Il serait cependant réducteur de le célébrer seulement comme styliste. Son cinéma travaille aussi une matière politique. Belladonna of Sadness met en jeu la domination féodale, la violence sexuelle, la révolte et la fabrication d'une puissance féminine ambiguë. Rien n'y est stable ou moralement apaisé. L'émancipation y passe par des métamorphoses qui gardent une part sombre. Cette ambiguïté distingue profondément Yamamoto d'un imaginaire simplement libertaire. Il comprend que la libération des forces refoulées ne débouche pas sur l'innocence, mais sur un monde plus instable, plus dangereux, plus vivant.

Dans l'histoire de l'animation mondiale, sa place reste singulière parce qu'il a poussé très loin une idée encore rare : le dessin comme espace d'excès sensoriel et d'expérience adulte. Ce n'est pas le réalisme qui l'intéresse, mais la capacité de l'image stylisée à rendre perceptible ce que le réalisme aurait tendance à discipliner. Le fantasme, le délire, l'érotisme, la cruauté et l'extase y trouvent une liberté de circulation incomparable. Cette intuition continue de travailler tout un pan du cinéma animé contemporain, même lorsqu'il ne la cite pas directement.

Il faut aussi reconnaître le risque qu'assume un film comme Belladonna of Sadness. L'œuvre avance sans filet, au bord du kitsch, de la surcharge et de la dissémination narrative. Mais c'est justement ce risque qui lui donne sa puissance. Yamamoto ne cherche pas la maîtrise impeccable. Il cherche l'ivresse formelle capable de faire éclater les cadres ordinaires du récit. Une partie de la beauté du film vient de cette instabilité contrôlée, de cette sensation qu'il pourrait se consumer dans son propre incendie visuel à tout moment.
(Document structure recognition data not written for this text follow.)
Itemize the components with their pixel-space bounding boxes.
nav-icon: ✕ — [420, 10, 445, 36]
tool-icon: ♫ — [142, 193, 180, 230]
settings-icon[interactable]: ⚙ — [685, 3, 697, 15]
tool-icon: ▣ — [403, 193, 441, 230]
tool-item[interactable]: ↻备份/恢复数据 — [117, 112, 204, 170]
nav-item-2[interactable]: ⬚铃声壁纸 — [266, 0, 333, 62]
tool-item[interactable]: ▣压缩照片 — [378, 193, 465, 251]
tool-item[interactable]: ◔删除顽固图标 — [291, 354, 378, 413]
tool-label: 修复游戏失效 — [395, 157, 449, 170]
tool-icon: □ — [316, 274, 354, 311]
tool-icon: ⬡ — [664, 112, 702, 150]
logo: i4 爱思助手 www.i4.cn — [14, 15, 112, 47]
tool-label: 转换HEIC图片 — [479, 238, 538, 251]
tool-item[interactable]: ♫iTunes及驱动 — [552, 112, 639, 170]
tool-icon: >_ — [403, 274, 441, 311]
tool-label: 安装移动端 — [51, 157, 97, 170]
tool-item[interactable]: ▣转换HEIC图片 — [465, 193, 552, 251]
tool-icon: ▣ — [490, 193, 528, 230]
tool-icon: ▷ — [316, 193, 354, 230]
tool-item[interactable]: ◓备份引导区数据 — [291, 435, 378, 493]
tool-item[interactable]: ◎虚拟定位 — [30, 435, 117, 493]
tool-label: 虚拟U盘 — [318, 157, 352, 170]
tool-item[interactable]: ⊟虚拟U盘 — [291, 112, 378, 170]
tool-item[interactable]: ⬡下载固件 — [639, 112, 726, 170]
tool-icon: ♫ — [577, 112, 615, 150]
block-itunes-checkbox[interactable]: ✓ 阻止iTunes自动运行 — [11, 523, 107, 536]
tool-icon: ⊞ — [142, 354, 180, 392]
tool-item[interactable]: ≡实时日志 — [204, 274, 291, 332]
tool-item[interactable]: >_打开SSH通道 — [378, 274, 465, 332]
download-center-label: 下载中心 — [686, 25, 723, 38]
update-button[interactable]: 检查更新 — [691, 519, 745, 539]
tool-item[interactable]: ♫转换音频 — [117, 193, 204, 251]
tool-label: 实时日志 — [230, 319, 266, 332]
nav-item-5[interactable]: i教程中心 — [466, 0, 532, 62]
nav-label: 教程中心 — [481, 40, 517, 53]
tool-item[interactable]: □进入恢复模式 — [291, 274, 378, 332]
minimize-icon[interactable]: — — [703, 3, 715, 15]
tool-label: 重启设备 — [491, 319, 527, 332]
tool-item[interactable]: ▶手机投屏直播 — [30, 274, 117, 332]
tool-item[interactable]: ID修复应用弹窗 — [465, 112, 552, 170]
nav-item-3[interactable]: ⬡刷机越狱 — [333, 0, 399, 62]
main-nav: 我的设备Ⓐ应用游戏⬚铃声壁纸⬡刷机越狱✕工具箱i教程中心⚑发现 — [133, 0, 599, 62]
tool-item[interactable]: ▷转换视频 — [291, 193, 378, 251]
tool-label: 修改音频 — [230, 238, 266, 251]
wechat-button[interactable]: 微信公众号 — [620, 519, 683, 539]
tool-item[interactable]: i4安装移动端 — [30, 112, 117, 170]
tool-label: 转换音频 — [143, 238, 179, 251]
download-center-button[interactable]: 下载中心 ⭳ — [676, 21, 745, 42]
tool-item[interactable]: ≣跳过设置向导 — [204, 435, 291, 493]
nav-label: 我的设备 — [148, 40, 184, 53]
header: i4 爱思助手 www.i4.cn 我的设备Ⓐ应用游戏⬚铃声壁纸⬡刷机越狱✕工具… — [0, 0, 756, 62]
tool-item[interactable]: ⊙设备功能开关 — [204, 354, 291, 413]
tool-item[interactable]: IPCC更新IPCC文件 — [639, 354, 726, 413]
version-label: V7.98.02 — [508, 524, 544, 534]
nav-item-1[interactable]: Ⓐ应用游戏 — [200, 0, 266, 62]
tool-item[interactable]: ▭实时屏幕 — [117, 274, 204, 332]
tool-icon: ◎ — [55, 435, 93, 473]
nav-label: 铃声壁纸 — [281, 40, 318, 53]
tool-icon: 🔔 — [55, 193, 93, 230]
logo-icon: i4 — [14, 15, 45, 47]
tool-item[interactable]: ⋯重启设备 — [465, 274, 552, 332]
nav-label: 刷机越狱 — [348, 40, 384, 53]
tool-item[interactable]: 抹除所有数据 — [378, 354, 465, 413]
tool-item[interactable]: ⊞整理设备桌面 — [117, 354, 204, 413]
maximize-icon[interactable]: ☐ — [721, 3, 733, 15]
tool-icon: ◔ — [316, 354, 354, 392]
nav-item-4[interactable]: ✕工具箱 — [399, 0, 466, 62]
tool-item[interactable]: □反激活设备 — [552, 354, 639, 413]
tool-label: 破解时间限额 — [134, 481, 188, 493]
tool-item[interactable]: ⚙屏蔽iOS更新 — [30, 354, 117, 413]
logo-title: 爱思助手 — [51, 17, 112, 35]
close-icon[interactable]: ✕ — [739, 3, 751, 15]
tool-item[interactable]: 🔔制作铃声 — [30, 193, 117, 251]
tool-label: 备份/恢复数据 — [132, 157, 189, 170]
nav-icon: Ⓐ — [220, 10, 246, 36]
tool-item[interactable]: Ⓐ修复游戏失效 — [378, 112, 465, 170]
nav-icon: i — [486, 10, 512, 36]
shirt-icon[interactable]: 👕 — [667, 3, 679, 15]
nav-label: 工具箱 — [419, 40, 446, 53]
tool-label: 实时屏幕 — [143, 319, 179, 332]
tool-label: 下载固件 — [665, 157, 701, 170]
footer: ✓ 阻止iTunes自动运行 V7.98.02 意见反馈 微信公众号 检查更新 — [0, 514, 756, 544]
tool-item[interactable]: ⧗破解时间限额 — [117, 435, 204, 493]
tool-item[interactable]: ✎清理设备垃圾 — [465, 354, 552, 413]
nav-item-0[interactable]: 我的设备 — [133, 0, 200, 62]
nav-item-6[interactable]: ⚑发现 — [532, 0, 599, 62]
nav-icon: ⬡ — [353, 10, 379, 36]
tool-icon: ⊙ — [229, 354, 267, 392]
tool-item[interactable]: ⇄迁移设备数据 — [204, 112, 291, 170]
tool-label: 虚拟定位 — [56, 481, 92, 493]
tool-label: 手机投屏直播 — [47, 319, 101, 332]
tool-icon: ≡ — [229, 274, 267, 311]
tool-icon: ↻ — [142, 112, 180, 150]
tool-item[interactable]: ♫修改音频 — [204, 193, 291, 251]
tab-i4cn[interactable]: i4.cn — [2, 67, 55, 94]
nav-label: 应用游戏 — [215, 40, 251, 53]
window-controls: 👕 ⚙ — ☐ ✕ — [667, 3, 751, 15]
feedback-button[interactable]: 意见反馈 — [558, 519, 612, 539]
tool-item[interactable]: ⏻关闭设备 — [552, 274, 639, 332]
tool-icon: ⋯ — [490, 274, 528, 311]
Eiichi Yamamoto demeure donc une figure essentielle pour penser l'animation autrement que comme industrie ou comme patrimoine enfantin. Son cinéma montre qu'un film dessiné peut être impur, sensuel, politique, presque toxique dans son intensité même. Cette possibilité n'a rien perdu de sa force. Elle rappelle qu'un médium devient adulte non quand il adopte des sujets "sérieux", mais quand il ose découvrir quelles formes inédites ses ressources propres peuvent libérer. Yamamoto l'a compris très tôt, et il l'a prouvé avec une audace qui continue d'irradier bien au-delà de son époque.